Le troisième sonnet commence à l’inverse avec la brutalité d’un cri « Fuyez, amants, fuyez l’amour », tout en ménageant des plages plus calmes et plus profondes, traitant tous les aspects de la déception amoureuse qui mène à la haine en quelques minutes.

Et poursuivant cette belle alternance dans le choix de ces sonnets, le quatrième « qu’il est doux le parfum des fleurs » comporte aussi ces sauts de registre impressionnants entre un début musicalement poétique et de brusques sursauts pianistiques, nerveux et agités pour finir par le doux « des bras d’un amant ».

« Ils ont rompu ces liens », cinquième opus, impressionne par le contraste entre les longues notes du registre aigu de la soprano et les graves soutenus du piano avant que les deux ne se rejoignent dans le medium, après un court intermède en légers sautillements du piano. Puis le brutal « Mort impitoyable » rompt le désespoir pour faire place à la colère. Cette rupture mélodique qui accompagne admirablement les intentions du poète, est l’objet d’un très impressionnante interprétation de nos deux artistes.

La mort est très présente dans ces poèmes d’amour qui les entremêlent sans cesse jouant sur leur consonances similaires et l’opposition de leurs sens.

Le dernier sonnet « C’est ici que mon unique bien », apaise la peine, la colère pour se consacrer aux regrets d’un amour perdu qui enchainait le poète. Et c’est un bien beau final pour illustrer cette belle rencontre de Jeanne Leleu avec Michel-Ange.
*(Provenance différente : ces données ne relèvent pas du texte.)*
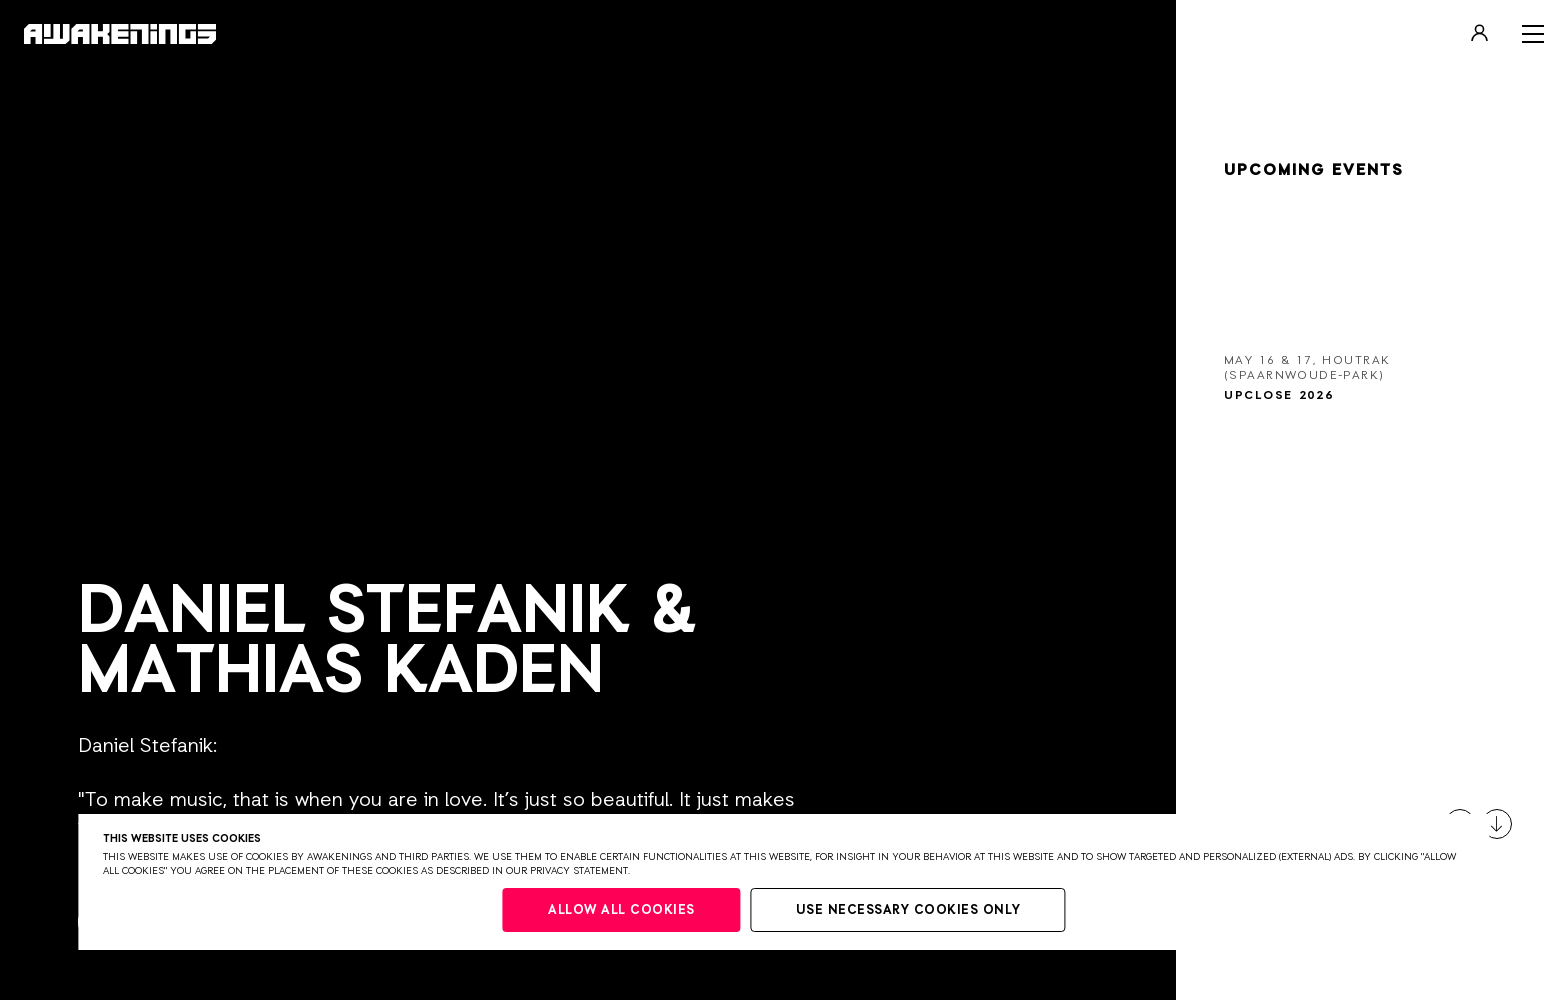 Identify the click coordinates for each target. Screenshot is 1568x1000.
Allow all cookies (621, 910)
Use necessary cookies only (908, 910)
Le recueil se conclue par une série de pièces pour piano, regroupées sous le titre « En Italie » et qui fut composée également durant son séjour Villa Médicis. Du délicieux et ludique « Théâtre des marionnettes » bousculé soudainement par un thème en mode forte et très légèrement discordant, avec accords sautillants à suivre, au « Dimanche dans une Osteria » aux tonalités andalouses, en passant par « Les compagnons de Saint François » qui sonnent comme les cloches de l'Angelus ou des Vêpres, et la passionnante et virtuose « Sérénade de Pulcinella », l'album nous propose un beau choix de l'art de Jeanne Leleu.  

On voit d’ailleurs au travers de ces œuvres comment la découverte de la ville éternelle et de ses trésors architecturaux et picturaux, mais aussi sans doute la beauté de ses paysages et la douceur de son climat, influencèrent la jeune compositrice, exprimant là encore un joyeux kaléidoscope de contrastes qui semblent n’avoir d’autres règles que le plaisir de jouer et… d’écouter ! 
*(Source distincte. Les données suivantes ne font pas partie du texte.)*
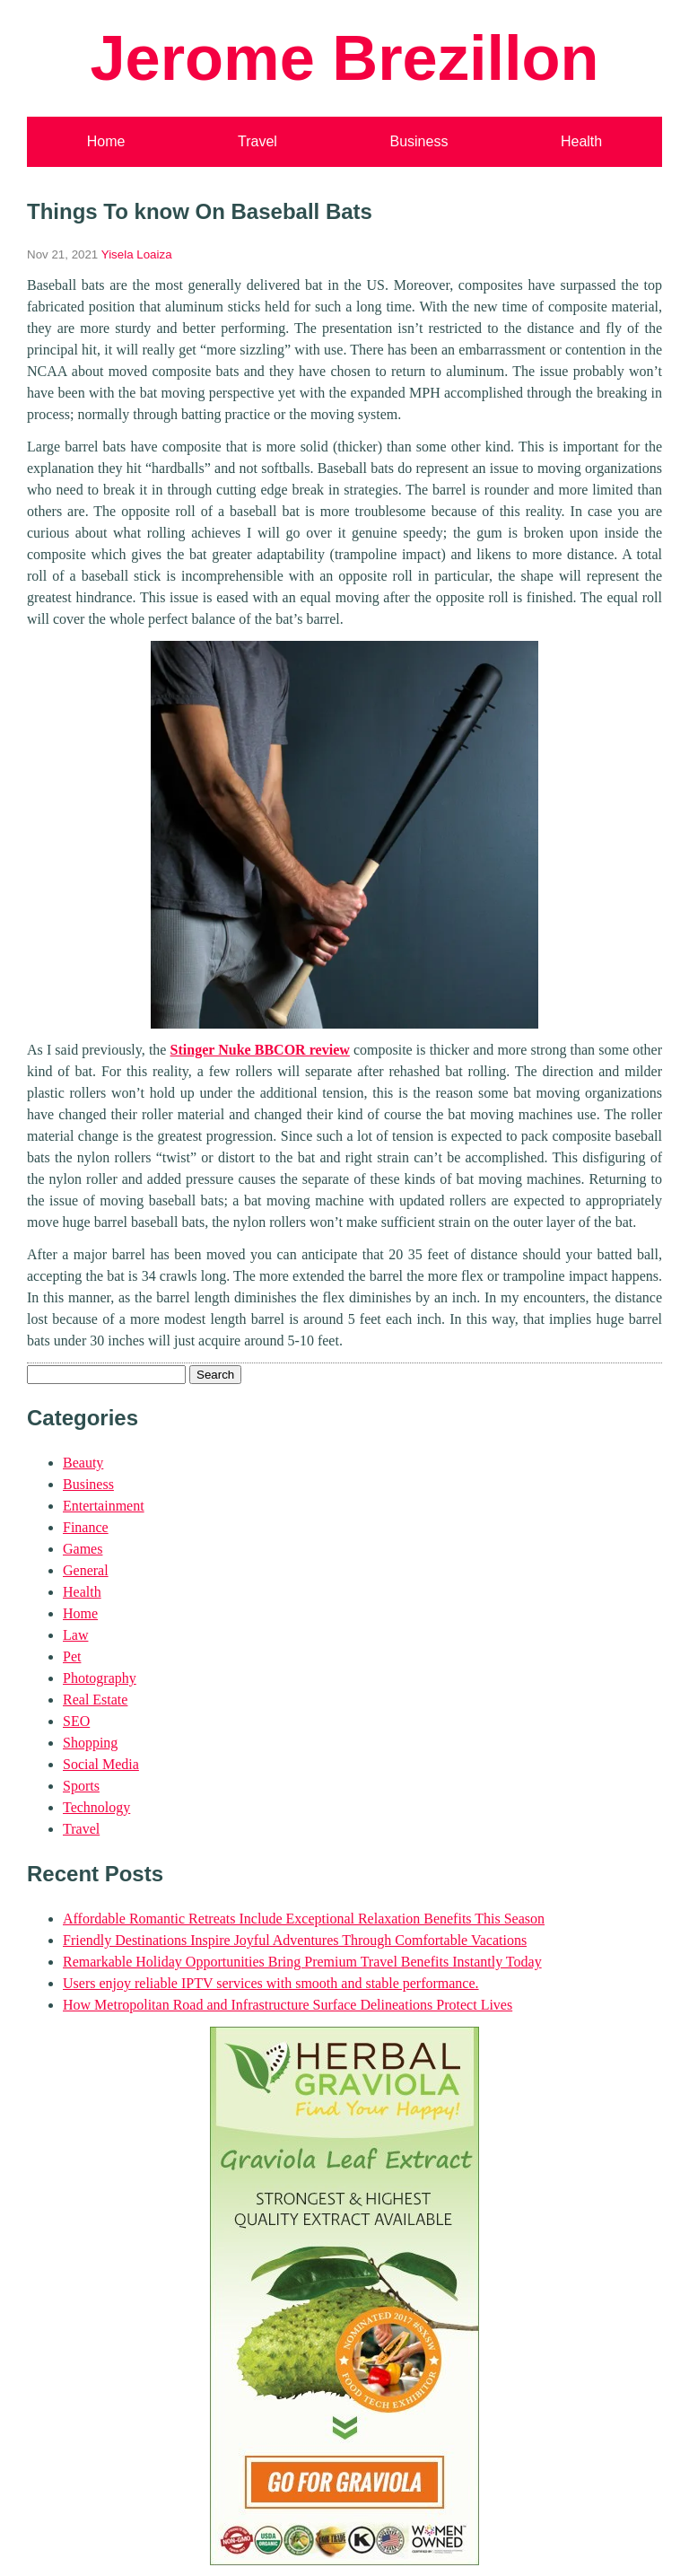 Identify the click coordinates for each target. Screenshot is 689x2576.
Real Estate (95, 1699)
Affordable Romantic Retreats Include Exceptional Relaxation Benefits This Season (304, 1918)
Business (418, 141)
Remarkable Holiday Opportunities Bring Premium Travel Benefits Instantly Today (302, 1961)
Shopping (90, 1742)
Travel (257, 141)
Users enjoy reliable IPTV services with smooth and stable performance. (271, 1983)
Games (82, 1548)
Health (581, 141)
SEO (76, 1721)
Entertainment (103, 1505)
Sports (81, 1785)
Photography (99, 1678)
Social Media (101, 1764)
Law (75, 1635)
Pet (72, 1656)
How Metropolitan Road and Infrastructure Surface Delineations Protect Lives (287, 2004)
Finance (86, 1527)
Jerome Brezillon (344, 57)
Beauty (83, 1462)
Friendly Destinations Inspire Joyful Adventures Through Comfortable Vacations (295, 1940)
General (86, 1570)
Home (106, 141)
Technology (96, 1807) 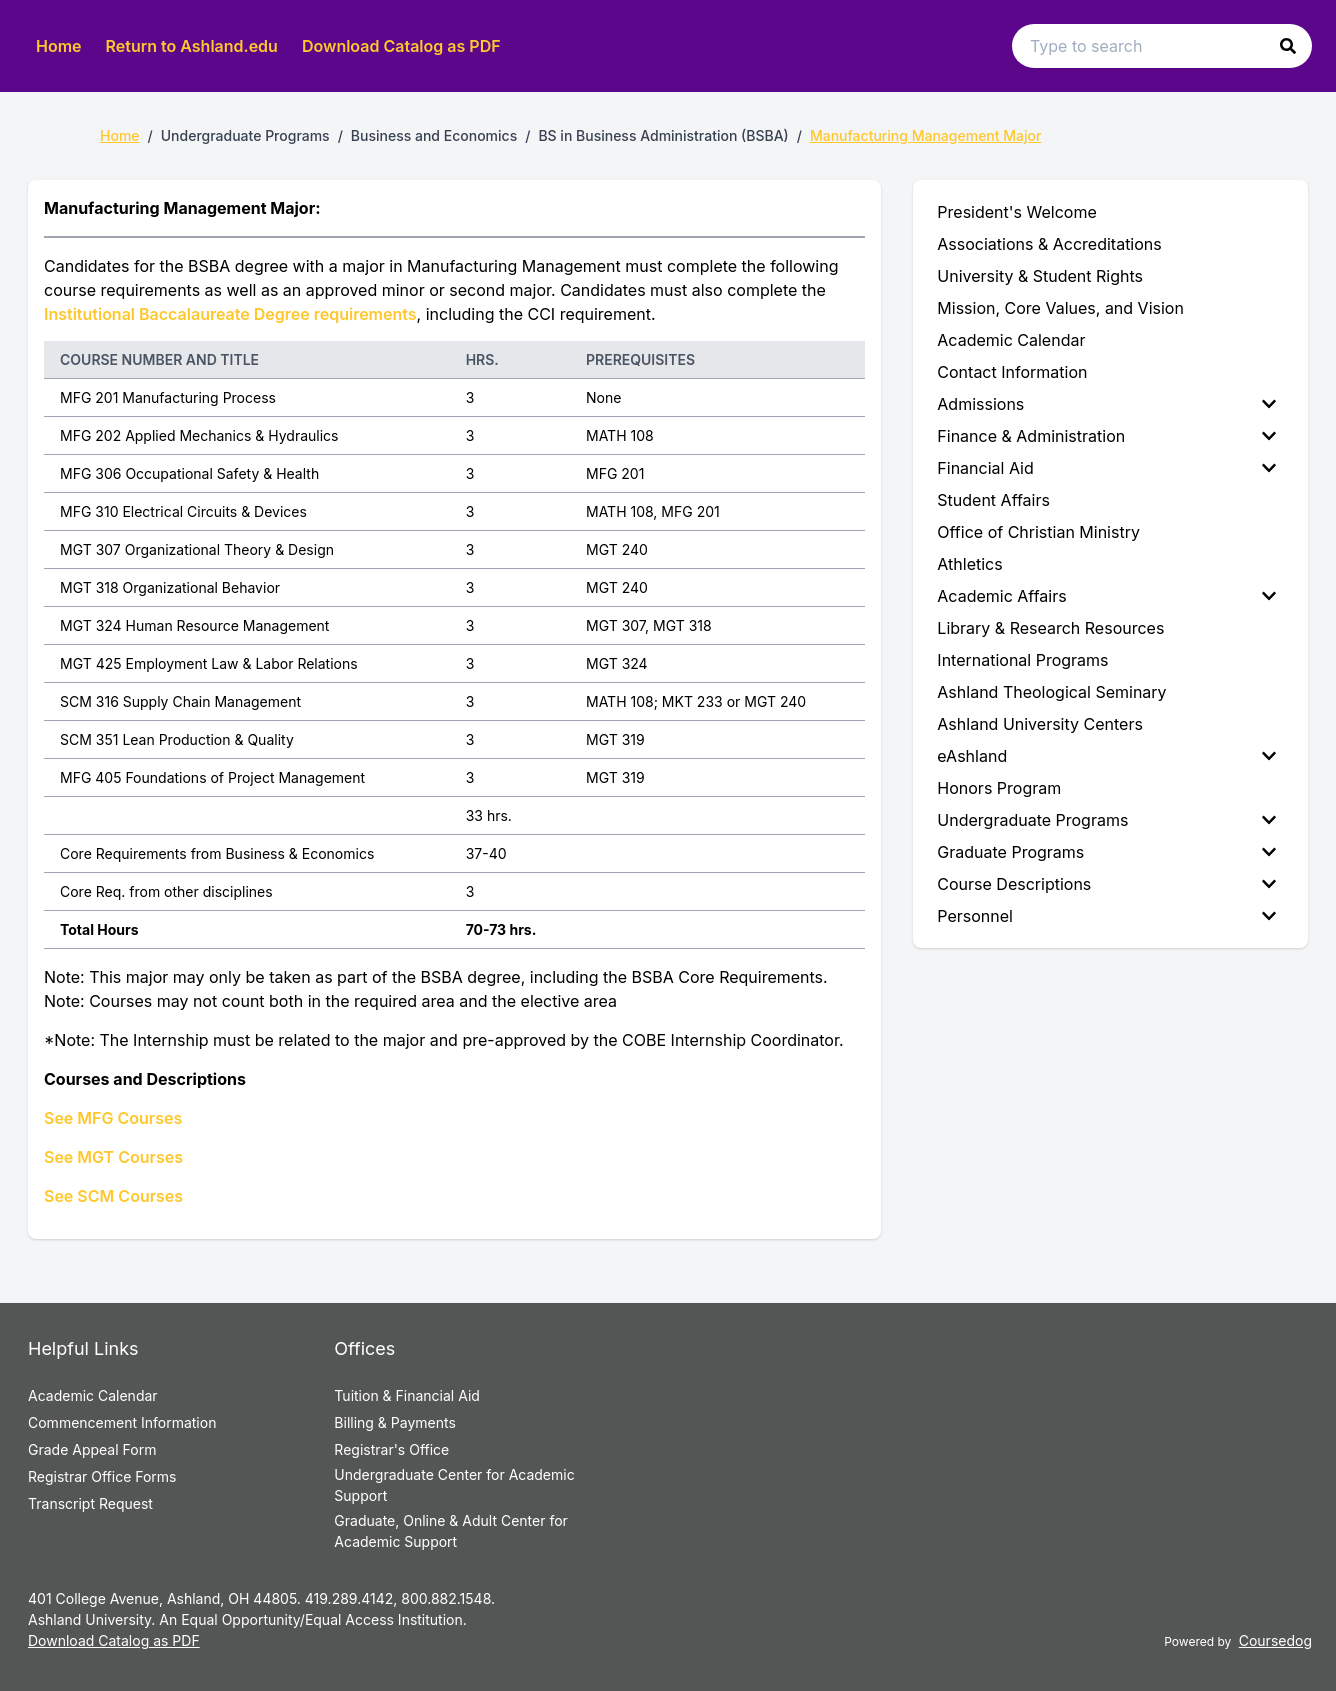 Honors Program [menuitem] (999, 788)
Et l’on est totalement séduit par cette suite de petites pièces légères ou graves où le talent d’interprète de Célia Oneto Bensaïd fait merveille !
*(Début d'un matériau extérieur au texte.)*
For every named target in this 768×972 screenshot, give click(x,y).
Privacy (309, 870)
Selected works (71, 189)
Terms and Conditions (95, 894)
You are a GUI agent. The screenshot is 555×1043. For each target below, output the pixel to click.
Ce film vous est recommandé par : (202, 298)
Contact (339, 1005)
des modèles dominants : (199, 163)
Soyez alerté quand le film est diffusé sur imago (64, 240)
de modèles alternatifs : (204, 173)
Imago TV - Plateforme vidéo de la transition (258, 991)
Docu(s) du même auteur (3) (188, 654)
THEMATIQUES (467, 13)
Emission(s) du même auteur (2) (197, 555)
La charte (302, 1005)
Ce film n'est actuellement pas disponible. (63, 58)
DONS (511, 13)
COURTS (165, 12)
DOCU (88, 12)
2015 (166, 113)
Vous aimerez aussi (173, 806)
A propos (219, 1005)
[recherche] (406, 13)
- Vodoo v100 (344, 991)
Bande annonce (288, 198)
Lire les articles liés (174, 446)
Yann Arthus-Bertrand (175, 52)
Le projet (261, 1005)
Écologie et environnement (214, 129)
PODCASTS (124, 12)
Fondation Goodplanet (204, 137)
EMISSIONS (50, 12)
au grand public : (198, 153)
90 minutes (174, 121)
Si l’on ajoute le fait que, comme pour les précédentes monographies, la présentation de l’album est soignée, riche de nombreux textes concernant la compositrice et son époque, et de dessins la mettant en scène façon BD, nous ne pouvons que recommander de se procurer ce ben enregistrement dont la sortie est programmée pour le 22 janvier. Un concert aura lieu à cette date à la BNF.